TASK TO COMPLETE:
Within the data that follows, how many lines contain the word "doanh"? Reply with only the number.

GIVEN ENTRIES:

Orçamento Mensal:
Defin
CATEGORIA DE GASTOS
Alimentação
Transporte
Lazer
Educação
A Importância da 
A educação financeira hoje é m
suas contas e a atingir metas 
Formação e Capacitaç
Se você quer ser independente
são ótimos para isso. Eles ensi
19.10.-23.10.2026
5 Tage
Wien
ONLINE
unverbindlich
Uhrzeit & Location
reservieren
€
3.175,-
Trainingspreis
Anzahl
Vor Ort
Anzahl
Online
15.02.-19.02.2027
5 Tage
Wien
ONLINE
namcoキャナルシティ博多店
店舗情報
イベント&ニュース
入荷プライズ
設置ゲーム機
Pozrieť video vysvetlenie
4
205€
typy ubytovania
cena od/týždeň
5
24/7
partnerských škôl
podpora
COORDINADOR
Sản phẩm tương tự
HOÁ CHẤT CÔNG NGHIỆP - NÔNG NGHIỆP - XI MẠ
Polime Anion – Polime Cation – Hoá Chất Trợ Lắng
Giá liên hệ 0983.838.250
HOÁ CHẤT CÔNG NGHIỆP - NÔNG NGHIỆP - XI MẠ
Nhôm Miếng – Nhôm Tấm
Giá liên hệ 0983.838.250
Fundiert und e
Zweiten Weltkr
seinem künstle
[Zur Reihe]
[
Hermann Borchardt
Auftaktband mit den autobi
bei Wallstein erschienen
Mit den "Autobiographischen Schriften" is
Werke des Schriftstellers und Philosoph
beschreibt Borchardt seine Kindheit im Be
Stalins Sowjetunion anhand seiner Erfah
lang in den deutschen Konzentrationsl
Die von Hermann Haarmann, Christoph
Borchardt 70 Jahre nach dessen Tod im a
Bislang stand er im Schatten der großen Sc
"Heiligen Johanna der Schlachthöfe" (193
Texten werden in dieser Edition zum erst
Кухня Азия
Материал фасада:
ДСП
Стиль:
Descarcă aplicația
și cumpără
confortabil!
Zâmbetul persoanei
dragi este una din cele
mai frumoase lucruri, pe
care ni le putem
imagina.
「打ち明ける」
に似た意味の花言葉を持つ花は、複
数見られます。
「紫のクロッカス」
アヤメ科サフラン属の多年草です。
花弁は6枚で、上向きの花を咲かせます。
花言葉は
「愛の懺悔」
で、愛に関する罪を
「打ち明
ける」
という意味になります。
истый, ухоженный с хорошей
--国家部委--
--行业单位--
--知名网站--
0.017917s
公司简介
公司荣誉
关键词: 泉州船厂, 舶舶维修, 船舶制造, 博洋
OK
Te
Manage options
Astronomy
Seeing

==

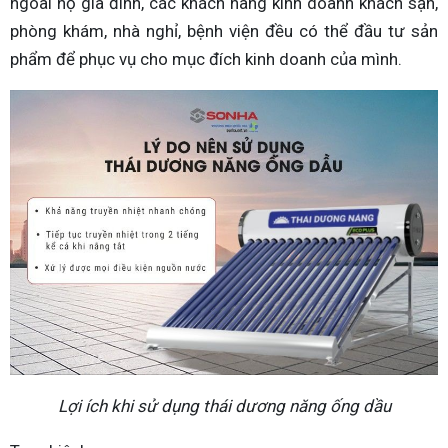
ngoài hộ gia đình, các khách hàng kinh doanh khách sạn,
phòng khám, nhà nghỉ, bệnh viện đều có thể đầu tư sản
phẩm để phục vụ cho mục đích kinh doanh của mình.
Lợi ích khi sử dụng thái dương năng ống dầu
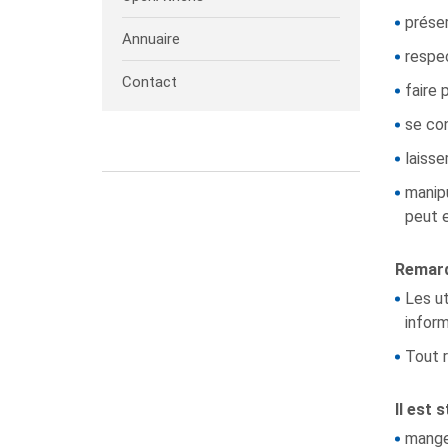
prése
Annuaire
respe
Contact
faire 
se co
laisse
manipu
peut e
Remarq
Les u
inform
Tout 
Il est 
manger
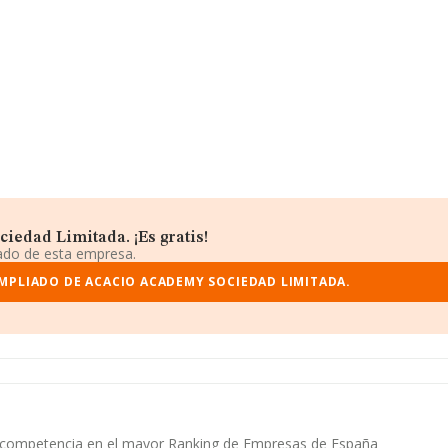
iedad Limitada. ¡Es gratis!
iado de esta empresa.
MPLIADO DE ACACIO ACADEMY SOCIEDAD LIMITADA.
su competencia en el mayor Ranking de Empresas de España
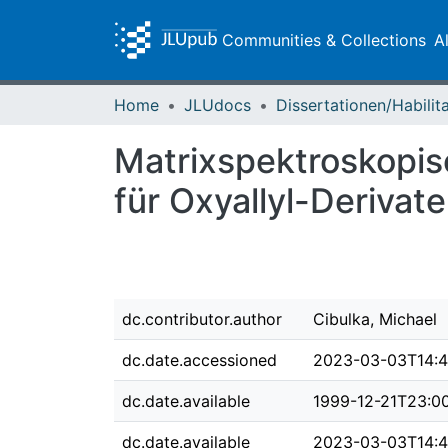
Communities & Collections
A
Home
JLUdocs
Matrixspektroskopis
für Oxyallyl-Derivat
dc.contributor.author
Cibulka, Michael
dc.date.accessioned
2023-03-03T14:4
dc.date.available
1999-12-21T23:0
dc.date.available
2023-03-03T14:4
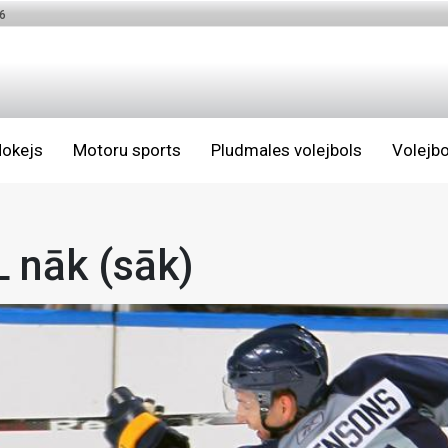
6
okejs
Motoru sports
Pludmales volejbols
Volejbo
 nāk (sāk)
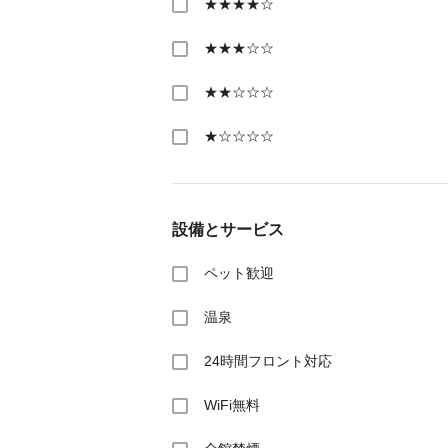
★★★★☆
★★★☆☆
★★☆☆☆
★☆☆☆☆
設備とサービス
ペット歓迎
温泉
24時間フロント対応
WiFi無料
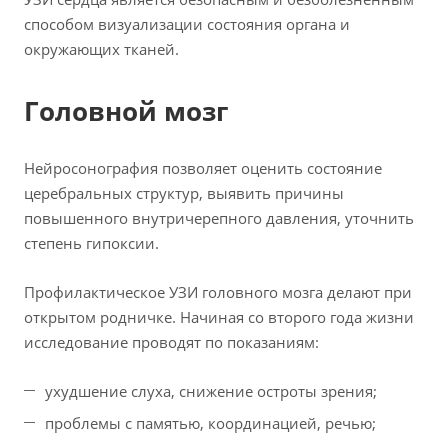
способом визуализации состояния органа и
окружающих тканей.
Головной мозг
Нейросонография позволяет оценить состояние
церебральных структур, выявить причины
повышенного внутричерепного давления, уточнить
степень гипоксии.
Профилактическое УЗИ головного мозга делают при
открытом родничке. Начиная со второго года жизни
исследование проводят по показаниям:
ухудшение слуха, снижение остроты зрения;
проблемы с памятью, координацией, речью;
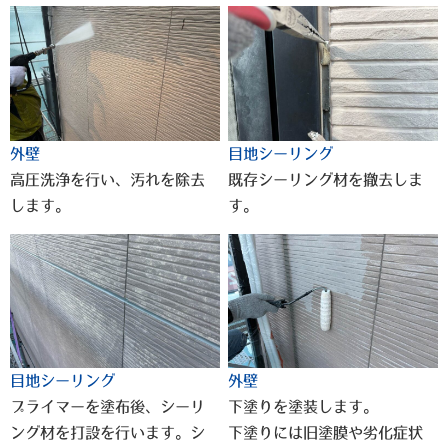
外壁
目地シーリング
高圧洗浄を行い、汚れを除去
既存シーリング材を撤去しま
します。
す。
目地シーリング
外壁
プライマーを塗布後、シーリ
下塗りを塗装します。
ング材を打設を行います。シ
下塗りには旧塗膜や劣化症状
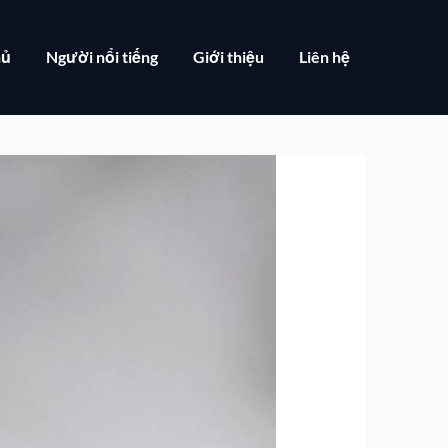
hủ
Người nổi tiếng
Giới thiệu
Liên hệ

RESULT OF THIS TASK:
2